Begin your letter by listing your contact information: name, address, phone number and a professional-sounding email address (preferably one incorporating your full name). Address your reader by writing “Dear Mr./Ms.” and the reader’s last name; if you do not know who will read your cover letter, write to the title of the position’s supervisor (e.g., “Dear Lifeguard Recruiter”). Finish with a colon.
State the position for which you're applying (e.g., "I am writing to apply for the library assistant position."). Briefly introduce yourself and explain why you think you would be a good hire (e.g., "I am a multisport high-school athlete whose knowledge of games and skill at balancing academics and extra-curricular activities make me a perfect fit for the gym supervisor position.").
Create one or two paragraphs outlining your qualifications for the job. Explain why you are interested in the position and what characteristics make you a good worker. If you do not have experience doing the activities required by the job, cite examples of volunteer or school experiences where you exhibited similar abilities.

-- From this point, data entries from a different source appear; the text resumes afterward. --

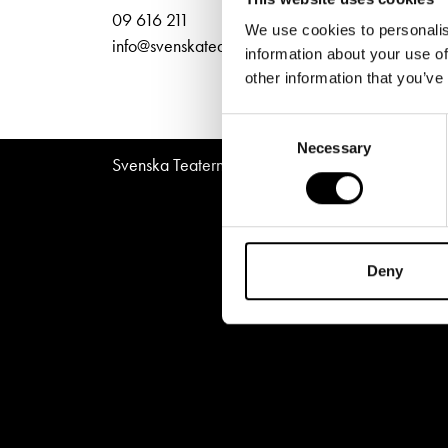
Unga
Frågor 
Norra
09 616 211
We use cookies to personalis
Presentkort
Platska
info@svenskateatern.fi
information about your use of
other information that you’ve
Consent
Necessary
Selection
Svenska Teatern © All Rights Reserved 2026
Deny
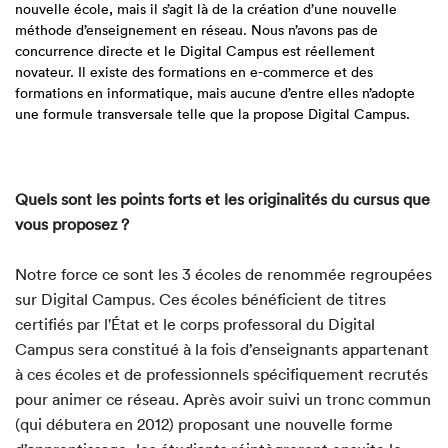
nouvelle école, mais il s’agit là de la création d’une nouvelle
méthode d’enseignement en réseau. Nous n’avons pas de
concurrence directe et le Digital Campus est réellement
novateur. Il existe des formations en e-commerce et des
formations en informatique, mais aucune d’entre elles n’adopte
une formule transversale telle que la propose Digital Campus.
Quels sont les points forts et les originalités du cursus que
vous proposez ?
Notre force ce sont les 3 écoles de renommée regroupées
sur Digital Campus. Ces écoles bénéficient de titres
certifiés par l'État et le corps professoral du Digital
Campus sera constitué à la fois d’enseignants appartenant
à ces écoles et de professionnels spécifiquement recrutés
pour animer ce réseau. Après avoir suivi un tronc commun
(qui débutera en 2012) proposant une nouvelle forme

List any of your skills applicable to the job. Even if your first job requires little skill, you can give specific examples of abilities like managing time and money, serving others and using technology. Make your letter special; do not use cliches such as “I work well with others” and “I am a team player” without giving specific examples of how you have exhibited these traits.
Conclude your letter by restating why you feel you fit the position well. Thank your reader for his time and encourage him to contact you to discuss your application. If you have an enthusiastic advocate such as a teacher or youth group leader, suggest that your leader contact this adult with any questions. Finally, sign off using “Sincerely” and your full name.
Proofread your letter carefully, removing contractions and slang. Clean layout and correct spelling give your reader a preview of your work ethic, showing you care enough about employment to invest time in a professional cover letter. Ask a teacher or high school career counselor to read your letter before sending it.